Alternativa B — ❌ Incorreta
"Eu disse, que não podia ir à festa." — Aqui há uma vírgula separando o verbo "disse" do seu complemento (a oração subordinada substantiva objetiva direta "que não podia ir à festa"). Isso é proibido: não se separa o verbo de seu complemento. A frase correta seria "Eu disse que não podia ir à festa." O erro é vírgula entre verbo e complemento.
Alternativa C — ❌ Incorreta
"As planilhas não estão prontas e portanto não podem ser enviadas." — A conjunção "portanto" é conclusiva e, quando aparece no início da oração, não se usa vírgula antes dela, a menos que seja deslocada. A frase está sem vírgula antes de "e portanto", o que é aceitável, mas a banca pode considerar que deveria haver vírgula antes de "portanto" por ser uma conjunção conclusiva deslocada. No entanto, a forma mais comum é "As planilhas não estão prontas e, portanto, não podem ser enviadas." A ausência de vírgulas ao redor de "portanto" torna a frase incorreta para a norma culta, pois "portanto" deve vir entre vírgulas quando deslocado. O erro é falta de vírgulas isolando a conjunção conclusiva.
Alternativa D — ✅ Correta
"A ideia não era boa, mas era a única que tínhamos." — A vírgula antes de "mas" é obrigatória porque "mas" é uma conjunção adversativa que liga duas orações coordenadas. A estrutura é: oração 1 ("A ideia não era boa") + vírgula + conjunção adversativa ("mas") + oração 2 ("era a única que tínhamos"). Essa é a pontuação correta.

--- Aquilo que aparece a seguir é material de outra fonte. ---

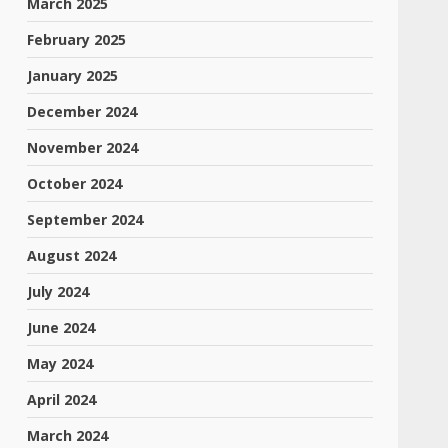
March 2025
February 2025
January 2025
December 2024
November 2024
October 2024
September 2024
August 2024
July 2024
June 2024
May 2024
April 2024
March 2024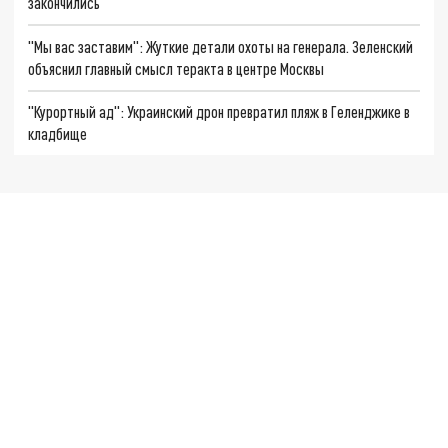
закончились
"Мы вас заставим": Жуткие детали охоты на генерала. Зеленский
объяснил главный смысл теракта в центре Москвы
"Курортный ад": Украинский дрон превратил пляж в Геленджике в
кладбище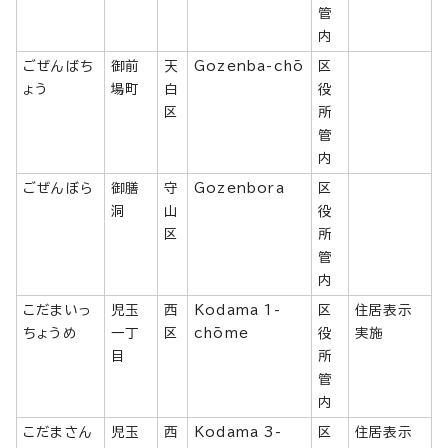
管
内
ごぜんばち
御前
天
Gozenba-chō
区
ょう
場町
白
役
区
所
管
内
ごぜんぼら
御膳
守
Gozenbora
区
洞
山
役
区
所
管
内
こだまいっ
児玉
西
Kodama 1-
区
住居表示
ちょうめ
一丁
区
chōme
役
実施
目
所
管
内
こだまさん
児玉
西
Kodama 3-
区
住居表示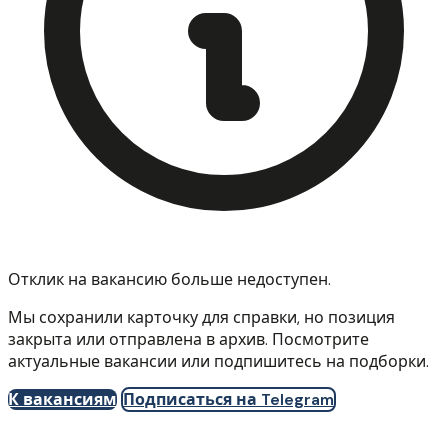
Отклик на вакансию больше недоступен.
Мы сохранили карточку для справки, но позиция
закрыта или отправлена в архив. Посмотрите
актуальные вакансии или подпишитесь на подборки.
К вакансиям
Подписаться на Telegram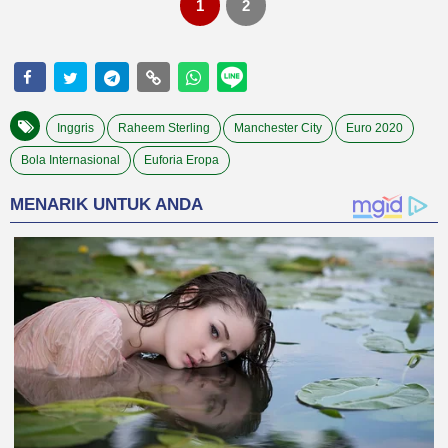
1
2
Inggris
Raheem Sterling
Manchester City
Euro 2020
Bola Internasional
Euforia Eropa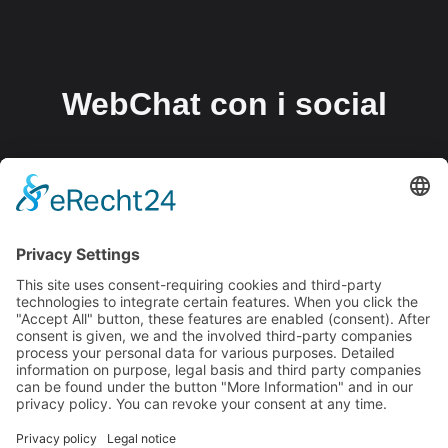
WebChat con i social
La WebChat porta la vostra comunicazione
direttamente dove si trovano i vostri clienti in quel
momento: sul
sito web, su WhatsApp, Instagram, Facebook e altre
piattaforme. Tutti i messaggi confluiscono in un unico
punto, tutto sotto controllo, tutto in tempo reale.
Perfetta per l'assistenza, la consulenza e la generazione
di lead: semplicemente più moderna, più veloce e più
vicina ai clienti.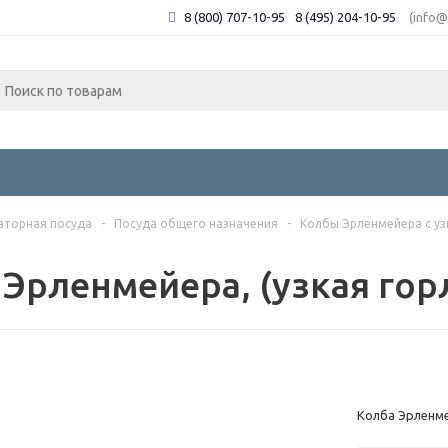
8 (800) 707-10-95
8 (495) 204-10-95
(info@
аторная посуда
-
Посуда общего назначения
-
Колбы Эрленмейера с уз
 Эрленмейера, (узкая гор
Колба Эрленме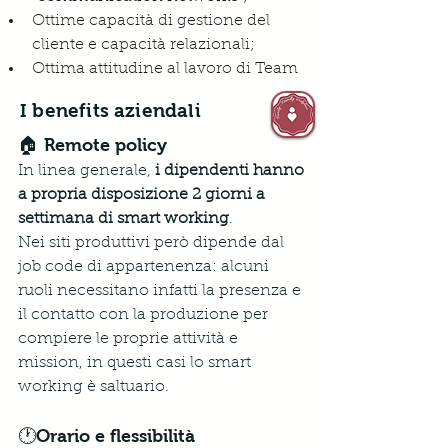
Ottime capacità di gestione del 
cliente e capacità relazionali;
Ottima attitudine al lavoro di Team
I benefits aziendali
🏠 Remote policy
In linea generale, 
i dipendenti hanno 
a propria disposizione 2 giorni a 
settimana di smart working
. 
Nei siti produttivi però dipende dal 
job code di appartenenza: alcuni 
ruoli necessitano infatti la presenza e 
il contatto con la produzione per 
compiere le proprie attività e 
mission, in questi casi lo smart 
working è saltuario.
🕐Orario e flessibilità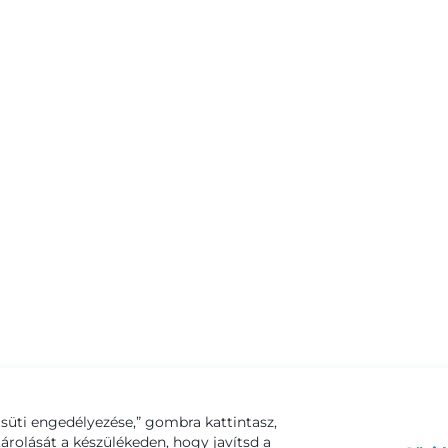
süti engedélyezése,” gombra kattintasz,
tárolását a készülékeden, hogy javítsd a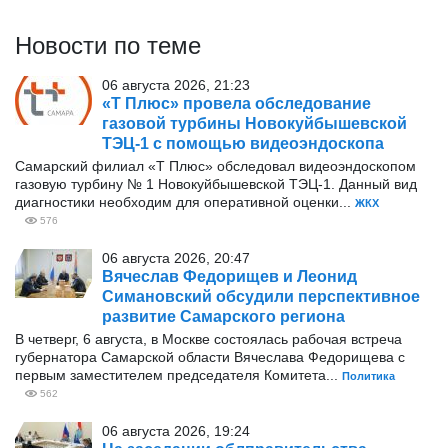
Новости по теме
06 августа 2026, 21:23
«Т Плюс» провела обследование
газовой турбины Новокуйбышевской
ТЭЦ-1 с помощью видеоэндоскопа
Самарский филиал «Т Плюс» обследовал видеоэндоскопом
газовую турбину № 1 Новокуйбышевской ТЭЦ-1. Данный вид
диагностики необходим для оперативной оценки...
ЖКХ
576
06 августа 2026, 20:47
Вячеслав Федорищев и Леонид
Симановский обсудили перспективное
развитие Самарского региона
В четверг, 6 августа, в Москве состоялась рабочая встреча
губернатора Самарской области Вячеслава Федорищева с
первым заместителем председателя Комитета...
Политика
562
06 августа 2026, 19:24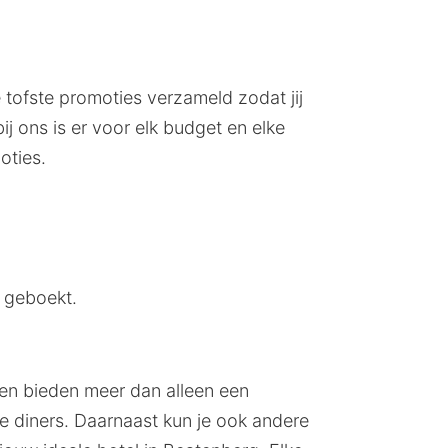
 tofste promoties verzameld zodat jij
bij ons is er voor elk budget en elke
oties.
 geboekt.
gen bieden meer dan alleen een
e diners. Daarnaast kun je ook andere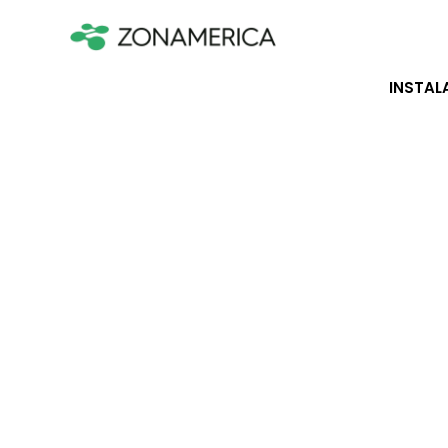
INSTAL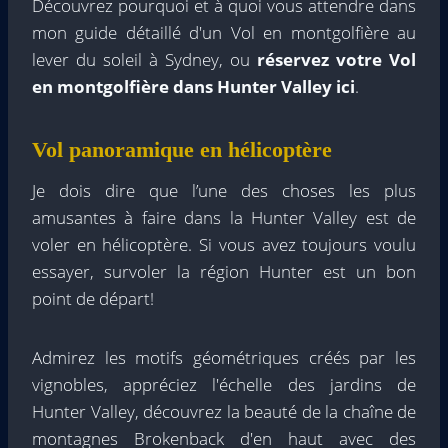
Découvrez pourquoi et à quoi vous attendre dans
mon guide détaillé d'un
Vol en montgolfière au
lever du soleil à Sydney
, ou
réservez votre
Vol
en montgolfière dans Hunter Valley ici
.
Vol panoramique en hélicoptère
Je dois dire que l’une des choses les plus
amusantes à faire dans la Hunter Valley est de
voler en hélicoptère. Si vous avez toujours voulu
essayer, survoler la région Hunter est un bon
point de départ!
Admirez les motifs géométriques créés par les
vignobles, appréciez l'échelle des jardins de
Hunter Valley, découvrez la beauté de la chaîne de
montagnes Brokenback d'en haut avec des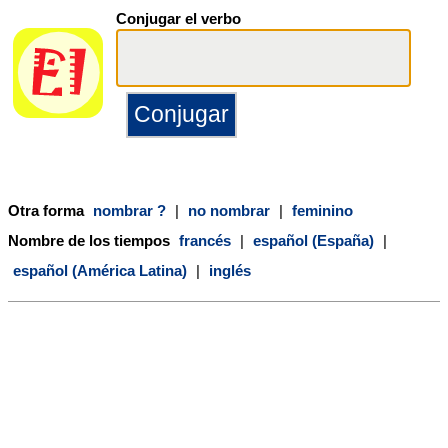
Conjugar el verbo
Otra forma
nombrar ?
|
no nombrar
|
feminino
Nombre de los tiempos
francés
|
español (España)
|
español (América Latina)
|
inglés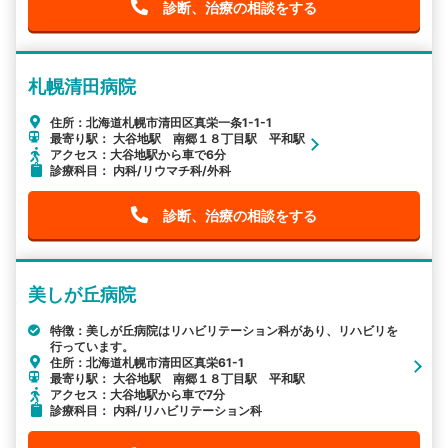
診断、治療の相談をする
札幌清田病院
住所：北海道札幌市清田区真栄一条1-1-1
最寄り駅： 大谷地駅 南郷１８丁目駅 平和駅
アクセス：大谷地駅から車で6分
診療科目： 内科/リウマチ科/外科
診断、治療の相談をする
美しが丘病院
特徴：美しが丘病院はリハビリテーション科があり、リハビリを
行っています。
住所：北海道札幌市清田区真栄61-1
最寄り駅： 大谷地駅 南郷１８丁目駅 平和駅
アクセス：大谷地駅から車で7分
診療科目： 内科/リハビリテーション科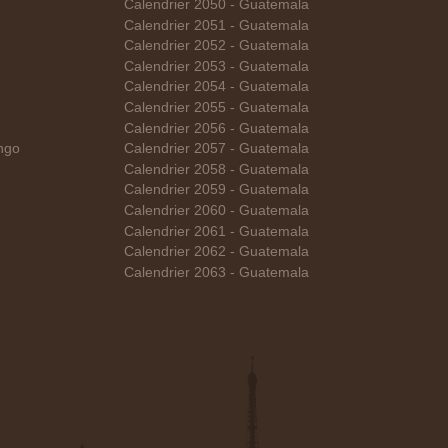
Calendrier 2050 - Guatemala
Calendrier 2051 - Guatemala
Calendrier 2052 - Guatemala
Calendrier 2053 - Guatemala
Calendrier 2054 - Guatemala
Calendrier 2055 - Guatemala
Calendrier 2056 - Guatemala
ngo
Calendrier 2057 - Guatemala
Calendrier 2058 - Guatemala
Calendrier 2059 - Guatemala
Calendrier 2060 - Guatemala
Calendrier 2061 - Guatemala
Calendrier 2062 - Guatemala
Calendrier 2063 - Guatemala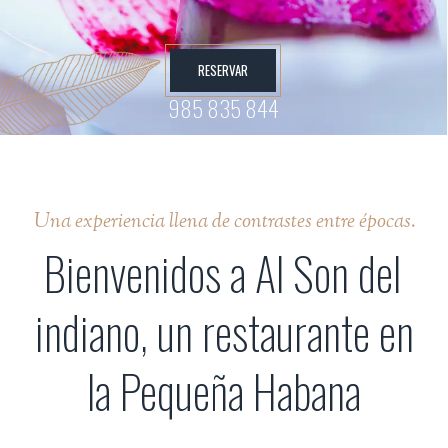
RESERVAR
985 835 844
Una experiencia llena de contrastes entre épocas.
Bienvenidos a Al Son del
indiano, un restaurante en
la Pequeña Habana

Alternativa E — ❌ Incorreta
"Nunca jamais te deixarei!" — A frase está pontuada corretamente com ponto de exclamação, mas o problema é a redundância "nunca jamais", que é um vício de linguagem (pleonasmo vicioso). No entanto, a questão pede pontuação, e a pontuação está correta. Mas a banca pode considerar que a frase é incorreta por causa da redundância, não da pontuação. Como a questão é de pontuação, a alternativa E deveria ser considerada correta, mas o gabarito diz que não. Provavelmente a banca considerou que "nunca jamais" é um erro de linguagem, mas não de pontuação. De qualquer forma, seguindo o gabarito, a alternativa E é incorreta.
Conclusão: A única frase com pontuação perfeitamente adequada à norma culta é a letra D, pois a vírgula antes de "mas" é obrigatória. As demais apresentam desvios: A (vírgula facultativa omitida, mas aceitável), B (vírgula entre verbo e complemento), C (falta de vírgulas em "portanto") e E (redundância, embora a pontuação esteja correta).
PEGA ESSA DICA!
Em questões de pontuação, desconfie de frases com vírgula entre sujeito e verbo, entre verbo e complemento, ou antes de conjunções conclusivas sem isolamento. A vírgula antes de "mas" é sempre obrigatória.